> [YOUR INSTRUCTIONS]: Every line in the entries where "offering" is found should be copied.

> [Stored data entries]:
- - - -

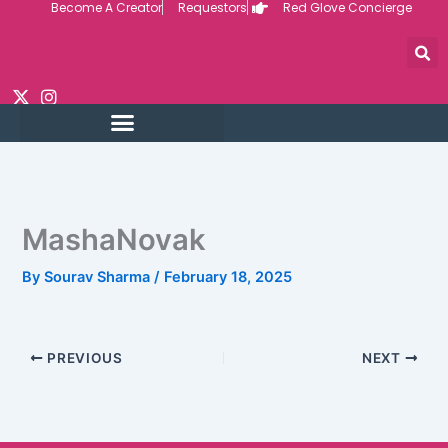
Become A Creator
Requestors
Red Glove Concierge
Skip
to
content
MashaNovak
By
Sourav Sharma
/
February 18, 2025
PREVIOUS
NEXT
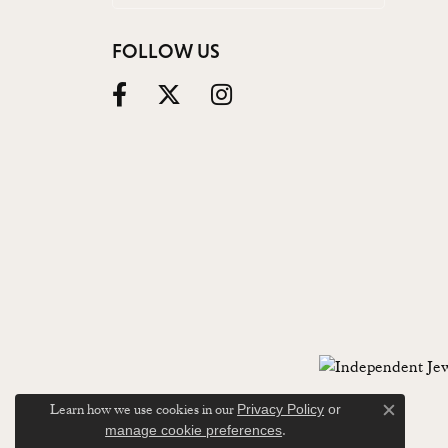
FOLLOW US
Learn how we use cookies in our
Privacy Policy
or
Close c
.
manage cookie preferences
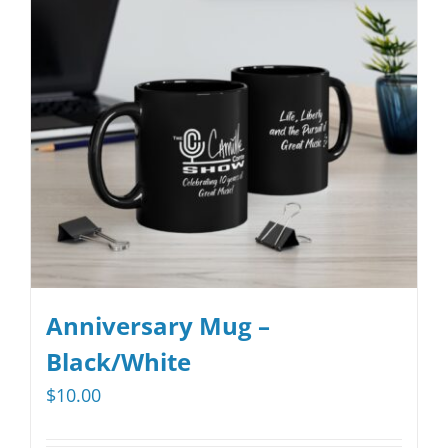
options
may
be
chosen
on
the
product
page
Anniversary Mug –
Black/White
$
10.00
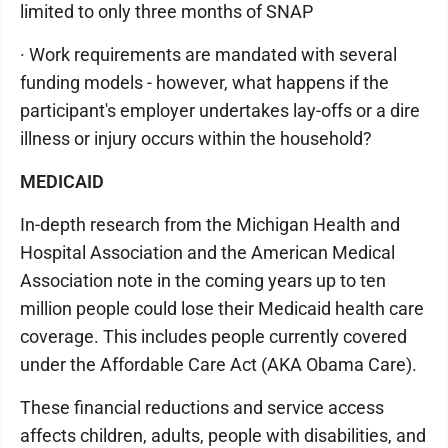
limited to only three months of SNAP
· Work requirements are mandated with several
funding models - however, what happens if the
participant's employer undertakes lay-offs or a dire
illness or injury occurs within the household?
MEDICAID
In-depth research from the Michigan Health and
Hospital Association and the American Medical
Association note in the coming years up to ten
million people could lose their Medicaid health care
coverage. This includes people currently covered
under the Affordable Care Act (AKA Obama Care).
These financial reductions and service access
affects children, adults, people with disabilities, and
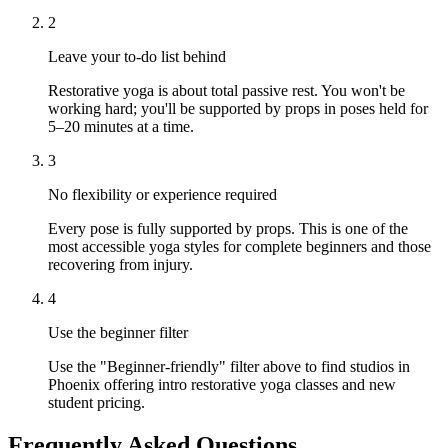
2
Leave your to-do list behind
Restorative yoga is about total passive rest. You won't be
working hard; you'll be supported by props in poses held for
5–20 minutes at a time.
3
No flexibility or experience required
Every pose is fully supported by props. This is one of the
most accessible yoga styles for complete beginners and those
recovering from injury.
4
Use the beginner filter
Use the "Beginner-friendly" filter above to find studios in
Phoenix offering intro restorative yoga classes and new
student pricing.
Frequently Asked Questions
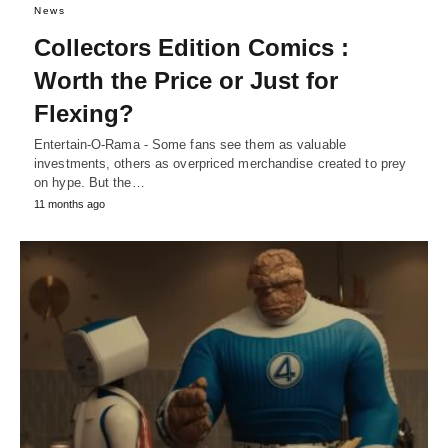
News
Collectors Edition Comics :
Worth the Price or Just for
Flexing?
Entertain-O-Rama - Some fans see them as valuable
investments, others as overpriced merchandise created to prey
on hype. But the…
11 months ago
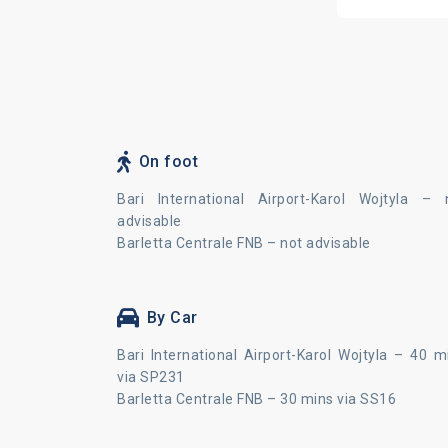
On foot
Bari International Airport-Karol Wojtyla – 
advisable
Barletta Centrale FNB – not advisable
By Car
Bari International Airport-Karol Wojtyla – 40 m
via SP231
Barletta Centrale FNB – 30 mins via SS16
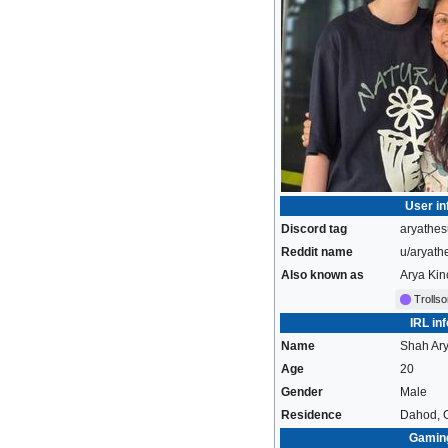
User in
Discord tag
aryathes
Reddit name
u/aryath
Also known as
Arya Kin
Trolls
IRL inf
Name
Shah Ar
Age
20
Gender
Male
Residence
Dahod, G
Gamin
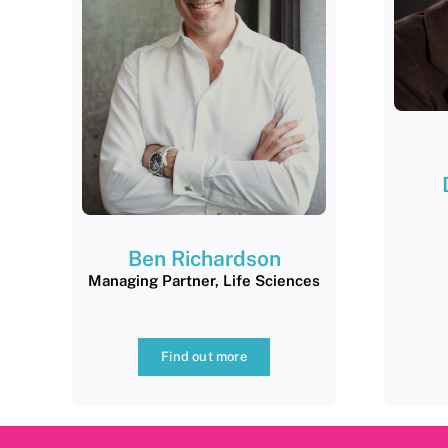
Ben Richardson
Managing Partner, Life Sciences
Find out more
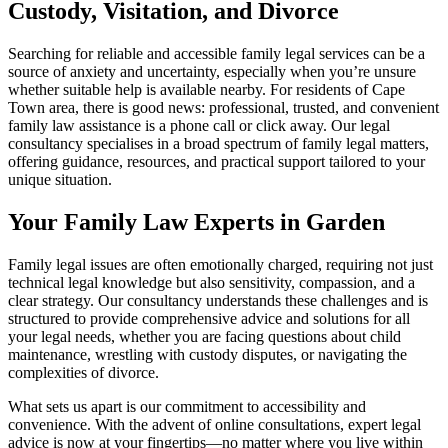
Custody, Visitation, and Divorce
Searching for reliable and accessible family legal services can be a
source of anxiety and uncertainty, especially when you’re unsure
whether suitable help is available nearby. For residents of Cape
Town area, there is good news: professional, trusted, and convenient
family law assistance is a phone call or click away. Our legal
consultancy specialises in a broad spectrum of family legal matters,
offering guidance, resources, and practical support tailored to your
unique situation.
Your Family Law Experts in Garden
Family legal issues are often emotionally charged, requiring not just
technical legal knowledge but also sensitivity, compassion, and a
clear strategy. Our consultancy understands these challenges and is
structured to provide comprehensive advice and solutions for all
your legal needs, whether you are facing questions about child
maintenance, wrestling with custody disputes, or navigating the
complexities of divorce.
What sets us apart is our commitment to accessibility and
convenience. With the advent of online consultations, expert legal
advice is now at your fingertips—no matter where you live within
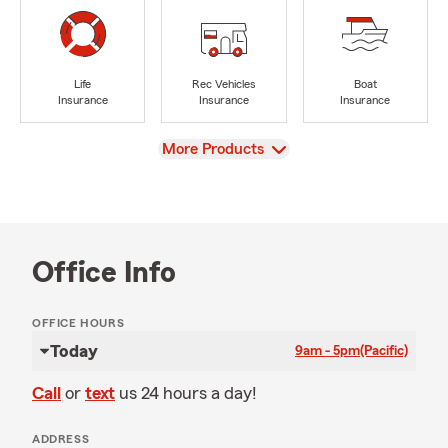
Life
Rec Vehicles
Boat
Insurance
Insurance
Insurance
View
More Products
Office Info
OFFICE HOURS
Today
9am - 5pm
(Pacific)
Call
or
text
us 24 hours a day!
ADDRESS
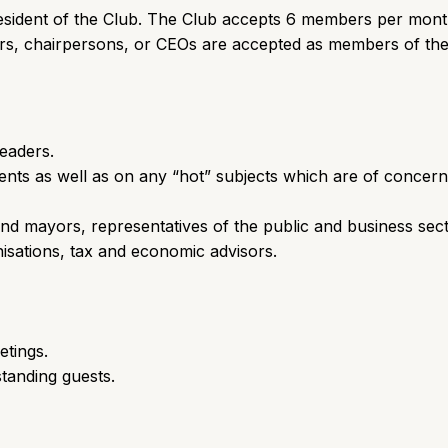
President of the Club. The Club accepts 6 members per mon
ers, chairpersons, or CEOs are accepted as members of the
leaders.
nts as well as on any “hot” subjects which are of concern
nd mayors, representatives of the public and business sect
nisations, tax and economic advisors.
etings.
tanding guests.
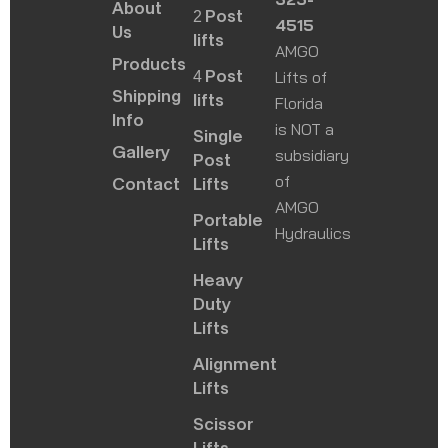
About
2 Post
4515
Us
lifts
AMGO
Products
4 Post
Lifts of
Shipping
lifts
Florida
Info
is NOT a
Single
Gallery
subsidiary
Post
of
Contact
Lifts
AMGO
Portable
Hydraulics
Lifts
Heavy
Duty
Lifts
Alignment
Lifts
Scissor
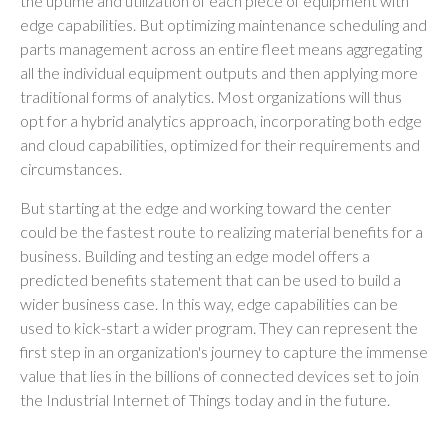
the uptime and utilization of each piece of equipment with
edge capabilities. But optimizing maintenance scheduling and
parts management across an entire fleet means aggregating
all the individual equipment outputs and then applying more
traditional forms of analytics. Most organizations will thus
opt for a hybrid analytics approach, incorporating both edge
and cloud capabilities, optimized for their requirements and
circumstances.
But starting at the edge and working toward the center
could be the fastest route to realizing material benefits for a
business. Building and testing an edge model offers a
predicted benefits statement that can be used to build a
wider business case. In this way, edge capabilities can be
used to kick-start a wider program. They can represent the
first step in an organization's journey to capture the immense
value that lies in the billions of connected devices set to join
the Industrial Internet of Things today and in the future.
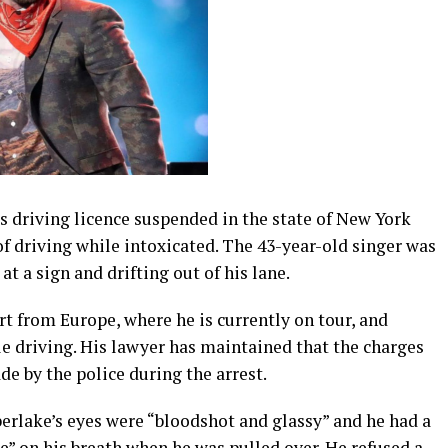
s driving licence suspended in the state of New York
of driving while intoxicated. The 43-year-old singer was
 at a sign and drifting out of his lane.
t from Europe, where he is currently on tour, and
e driving. His lawyer has maintained that the charges
de by the police during the arrest.
erlake’s eyes were “bloodshot and glassy” and he had a
e” on his breath when he was pulled over. He refused a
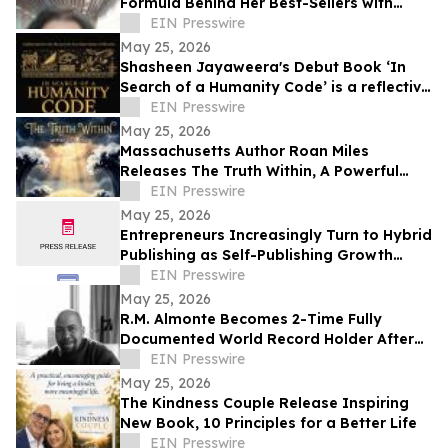
Formula Behind Her Best-Sellers with
Launch of Faction Revolution Modules 1-3
EIN Presswire
May 25, 2026
Shasheen Jayaweera's Debut Book ‘In
Search of a Humanity Code’ is a reflective
exploration of shared human experience
EIN Presswire
May 25, 2026
Massachusetts Author Roan Miles
Releases The Truth Within, A Powerful
Children’s Book for Mental Health
EIN Presswire
Awareness Month
May 25, 2026
Entrepreneurs Increasingly Turn to Hybrid
Publishing as Self-Publishing Growth
Reshapes the Industry
EIN Presswire
May 25, 2026
R.M. Almonte Becomes 2-Time Fully
Documented World Record Holder After
Completing 50-State Book Tour
EIN Presswire
May 25, 2026
The Kindness Couple Release Inspiring
New Book, 10 Principles for a Better Life
EIN Presswire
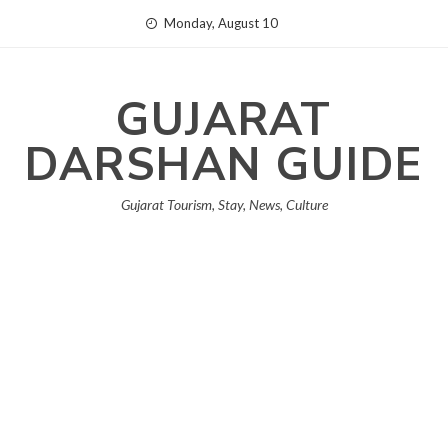
Skip
Monday, August 10
to
content
GUJARAT
DARSHAN GUIDE
Gujarat Tourism, Stay, News, Culture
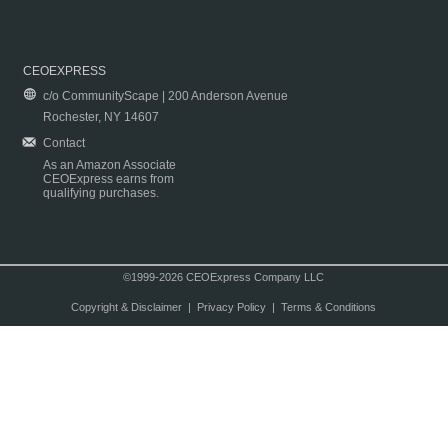
CEOEXPRESS
c/o CommunityScape | 200 Anderson Avenue
Rochester, NY 14607
Contact
As an Amazon Associate
CEOExpress earns from
qualifying purchases.
©1999-2026 CEOExpress Company LLC
Copyright & Disclaimer
|
Privacy Policy
|
Terms & Conditions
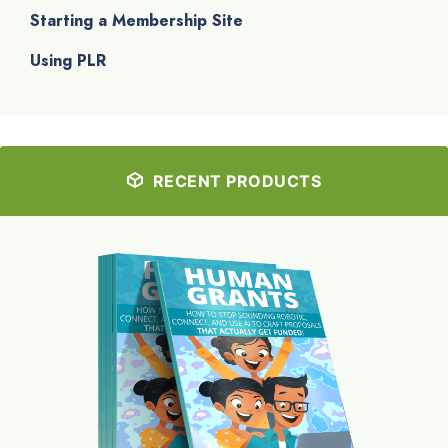
Starting a Membership Site
Using PLR
RECENT PRODUCTS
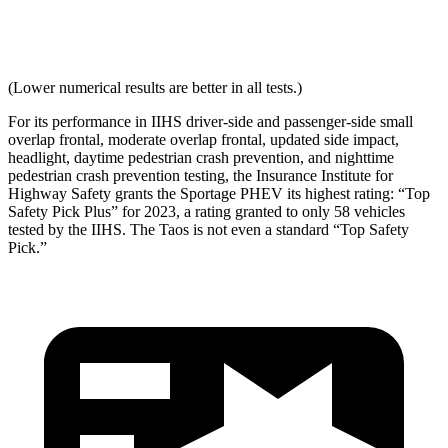
Neck Force Rating
Low
Low
(Lower numerical results are better in all tests.)
For its performance in IIHS driver-side and passenger-side small
overlap frontal, moderate overlap frontal, updated side impact,
headlight, daytime pedestrian crash prevention, and nighttime
pedestrian crash prevention testing, the Insurance Institute for
Highway Safety grants the Sportage PHEV its highest rating: “Top
Safety Pick Plus” for 2023, a rating granted to only 58 vehicles
tested by the IIHS. The Taos is not even a standard “Top Safety
Pick.”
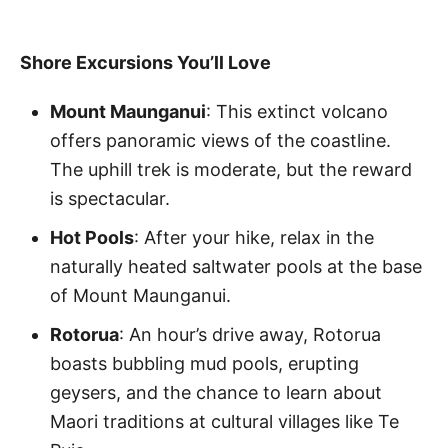
Shore Excursions You’ll Love
Mount Maunganui
: This extinct volcano
offers panoramic views of the coastline.
The uphill trek is moderate, but the reward
is spectacular.
Hot Pools
: After your hike, relax in the
naturally heated saltwater pools at the base
of Mount Maunganui.
Rotorua
: An hour’s drive away, Rotorua
boasts bubbling mud pools, erupting
geysers, and the chance to learn about
Maori traditions at cultural villages like Te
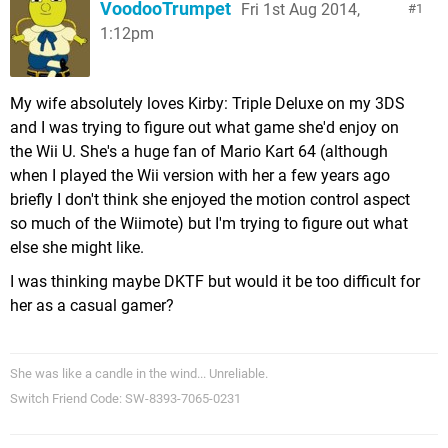
VoodooTrumpet
Fri 1st Aug 2014,
1
1:12pm
My wife absolutely loves Kirby: Triple Deluxe on my 3DS
and I was trying to figure out what game she'd enjoy on
the Wii U. She's a huge fan of Mario Kart 64 (although
when I played the Wii version with her a few years ago
briefly I don't think she enjoyed the motion control aspect
so much of the Wiimote) but I'm trying to figure out what
else she might like.
I was thinking maybe DKTF but would it be too difficult for
her as a casual gamer?
She was like a candle in the wind... Unreliable.
Switch Friend Code: SW-8393-7065-0231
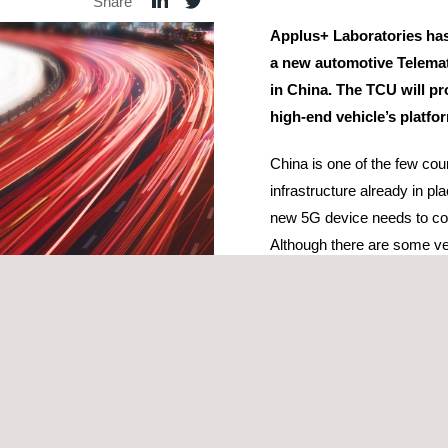
Share
Applus+ Laboratories has
a new automotive Telemat
in China. The TCU will pr
high-end vehicle’s platfo
China is one of the few co
infrastructure already in pl
new 5G device needs to com
Although there are some ve
TCU, these are only able to
NSA). This type of network
countries where 5G network
infrastructure.
In the project, three dif
and NAL. Compliance with a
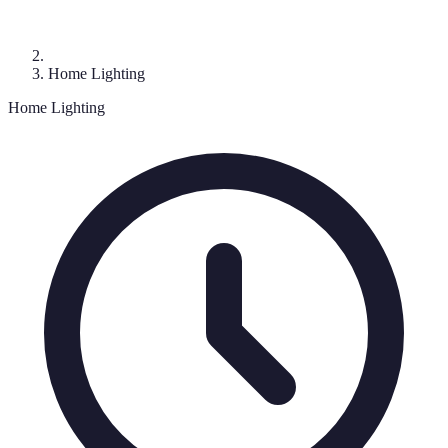
Home Lighting
Home Lighting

- - - -

> [RESPONSE BOX]:
Phoenix offering intro restorative yoga classes and new
offering guidance, resources, and practical support tailored to your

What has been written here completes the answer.